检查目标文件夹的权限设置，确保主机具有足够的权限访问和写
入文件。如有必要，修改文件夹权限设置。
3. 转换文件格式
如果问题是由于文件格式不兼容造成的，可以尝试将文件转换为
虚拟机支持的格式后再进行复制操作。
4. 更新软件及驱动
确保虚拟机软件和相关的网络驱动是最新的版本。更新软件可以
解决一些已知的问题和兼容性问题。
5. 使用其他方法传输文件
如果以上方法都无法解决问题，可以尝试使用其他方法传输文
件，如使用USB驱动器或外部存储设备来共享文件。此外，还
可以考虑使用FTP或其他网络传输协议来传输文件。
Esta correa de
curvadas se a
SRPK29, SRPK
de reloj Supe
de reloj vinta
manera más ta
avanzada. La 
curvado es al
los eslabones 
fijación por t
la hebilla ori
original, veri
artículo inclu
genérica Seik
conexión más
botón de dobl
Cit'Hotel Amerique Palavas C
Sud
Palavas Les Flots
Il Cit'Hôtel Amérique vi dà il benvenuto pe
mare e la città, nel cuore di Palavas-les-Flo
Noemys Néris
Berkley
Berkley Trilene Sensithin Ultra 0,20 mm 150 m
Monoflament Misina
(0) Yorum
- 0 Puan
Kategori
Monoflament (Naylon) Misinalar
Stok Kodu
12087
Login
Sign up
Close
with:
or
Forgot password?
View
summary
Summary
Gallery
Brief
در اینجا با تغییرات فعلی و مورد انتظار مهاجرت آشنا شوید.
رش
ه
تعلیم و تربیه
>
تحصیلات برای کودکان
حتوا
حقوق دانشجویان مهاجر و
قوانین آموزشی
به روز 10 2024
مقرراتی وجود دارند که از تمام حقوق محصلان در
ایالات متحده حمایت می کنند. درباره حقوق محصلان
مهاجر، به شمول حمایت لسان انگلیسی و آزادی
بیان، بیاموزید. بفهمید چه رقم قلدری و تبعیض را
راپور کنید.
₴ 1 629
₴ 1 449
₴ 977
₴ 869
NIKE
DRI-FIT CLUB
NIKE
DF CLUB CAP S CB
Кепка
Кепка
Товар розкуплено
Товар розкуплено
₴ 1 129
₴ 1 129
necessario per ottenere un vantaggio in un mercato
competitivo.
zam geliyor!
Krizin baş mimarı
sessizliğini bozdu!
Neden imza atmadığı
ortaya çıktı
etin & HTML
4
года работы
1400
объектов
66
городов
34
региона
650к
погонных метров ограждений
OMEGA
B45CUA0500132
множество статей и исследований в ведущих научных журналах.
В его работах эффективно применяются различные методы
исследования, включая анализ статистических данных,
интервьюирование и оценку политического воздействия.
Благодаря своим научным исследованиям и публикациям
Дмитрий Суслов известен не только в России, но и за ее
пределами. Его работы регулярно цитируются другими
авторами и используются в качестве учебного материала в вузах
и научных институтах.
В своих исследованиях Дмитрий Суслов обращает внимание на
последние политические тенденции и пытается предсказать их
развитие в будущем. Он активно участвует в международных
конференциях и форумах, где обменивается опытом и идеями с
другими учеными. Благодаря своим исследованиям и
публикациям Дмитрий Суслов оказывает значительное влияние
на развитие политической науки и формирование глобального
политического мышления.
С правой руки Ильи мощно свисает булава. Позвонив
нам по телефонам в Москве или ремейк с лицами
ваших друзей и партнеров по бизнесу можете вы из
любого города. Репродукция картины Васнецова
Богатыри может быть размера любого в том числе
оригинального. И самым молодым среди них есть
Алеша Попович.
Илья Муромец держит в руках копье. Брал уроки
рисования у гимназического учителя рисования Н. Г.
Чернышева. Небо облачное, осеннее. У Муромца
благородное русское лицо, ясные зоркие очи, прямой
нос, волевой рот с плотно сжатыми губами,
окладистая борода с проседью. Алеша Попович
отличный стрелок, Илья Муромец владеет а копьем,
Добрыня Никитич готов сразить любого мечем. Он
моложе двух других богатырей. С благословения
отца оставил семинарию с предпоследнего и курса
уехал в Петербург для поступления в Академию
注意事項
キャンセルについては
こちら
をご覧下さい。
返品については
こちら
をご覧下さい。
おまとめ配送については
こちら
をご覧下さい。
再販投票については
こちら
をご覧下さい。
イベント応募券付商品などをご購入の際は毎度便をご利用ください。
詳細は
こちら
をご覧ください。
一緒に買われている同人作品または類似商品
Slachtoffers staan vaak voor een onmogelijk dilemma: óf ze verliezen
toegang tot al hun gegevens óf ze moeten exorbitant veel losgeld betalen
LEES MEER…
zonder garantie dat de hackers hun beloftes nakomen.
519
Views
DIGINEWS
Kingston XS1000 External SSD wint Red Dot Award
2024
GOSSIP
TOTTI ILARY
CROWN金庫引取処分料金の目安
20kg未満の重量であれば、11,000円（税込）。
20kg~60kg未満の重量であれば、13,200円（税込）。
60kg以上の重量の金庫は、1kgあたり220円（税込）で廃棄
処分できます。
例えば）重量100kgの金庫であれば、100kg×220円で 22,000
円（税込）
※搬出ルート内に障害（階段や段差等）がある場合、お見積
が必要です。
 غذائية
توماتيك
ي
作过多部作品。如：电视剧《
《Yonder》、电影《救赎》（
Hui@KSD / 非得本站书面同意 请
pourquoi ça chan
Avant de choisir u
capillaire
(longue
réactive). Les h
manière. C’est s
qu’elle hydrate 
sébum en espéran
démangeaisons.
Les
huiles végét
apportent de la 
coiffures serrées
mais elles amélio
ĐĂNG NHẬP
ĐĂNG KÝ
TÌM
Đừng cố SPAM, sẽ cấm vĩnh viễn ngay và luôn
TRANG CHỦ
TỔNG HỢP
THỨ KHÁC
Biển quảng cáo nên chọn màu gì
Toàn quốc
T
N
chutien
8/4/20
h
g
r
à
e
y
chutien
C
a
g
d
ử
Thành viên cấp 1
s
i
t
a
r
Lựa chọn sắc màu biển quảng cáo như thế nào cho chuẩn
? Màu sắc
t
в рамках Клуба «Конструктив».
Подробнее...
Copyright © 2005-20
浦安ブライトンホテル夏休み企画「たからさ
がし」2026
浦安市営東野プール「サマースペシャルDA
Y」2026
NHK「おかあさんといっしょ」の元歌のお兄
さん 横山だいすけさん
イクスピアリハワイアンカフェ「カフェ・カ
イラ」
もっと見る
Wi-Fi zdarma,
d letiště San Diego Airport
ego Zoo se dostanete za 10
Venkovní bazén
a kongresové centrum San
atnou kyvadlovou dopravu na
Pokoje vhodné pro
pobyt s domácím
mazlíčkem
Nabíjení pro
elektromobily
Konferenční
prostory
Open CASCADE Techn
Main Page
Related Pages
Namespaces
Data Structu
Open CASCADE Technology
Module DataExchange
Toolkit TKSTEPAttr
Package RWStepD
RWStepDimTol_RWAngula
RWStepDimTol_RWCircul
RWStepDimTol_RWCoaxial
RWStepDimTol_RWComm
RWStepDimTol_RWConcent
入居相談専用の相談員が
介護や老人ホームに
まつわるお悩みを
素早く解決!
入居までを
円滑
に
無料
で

_ _ _ _ _

Work to be completed:
Exact reproduction of the lines from the top of the material through the line where "Esta correa de" appears is required, both boundary lines included, with no other output.

Response area:
检查目标文件夹的权限设置，确保主机具有足够的权限访问和写
入文件。如有必要，修改文件夹权限设置。
3. 转换文件格式
如果问题是由于文件格式不兼容造成的，可以尝试将文件转换为
虚拟机支持的格式后再进行复制操作。
4. 更新软件及驱动
确保虚拟机软件和相关的网络驱动是最新的版本。更新软件可以
解决一些已知的问题和兼容性问题。
5. 使用其他方法传输文件
如果以上方法都无法解决问题，可以尝试使用其他方法传输文
件，如使用USB驱动器或外部存储设备来共享文件。此外，还
可以考虑使用FTP或其他网络传输协议来传输文件。
Esta correa de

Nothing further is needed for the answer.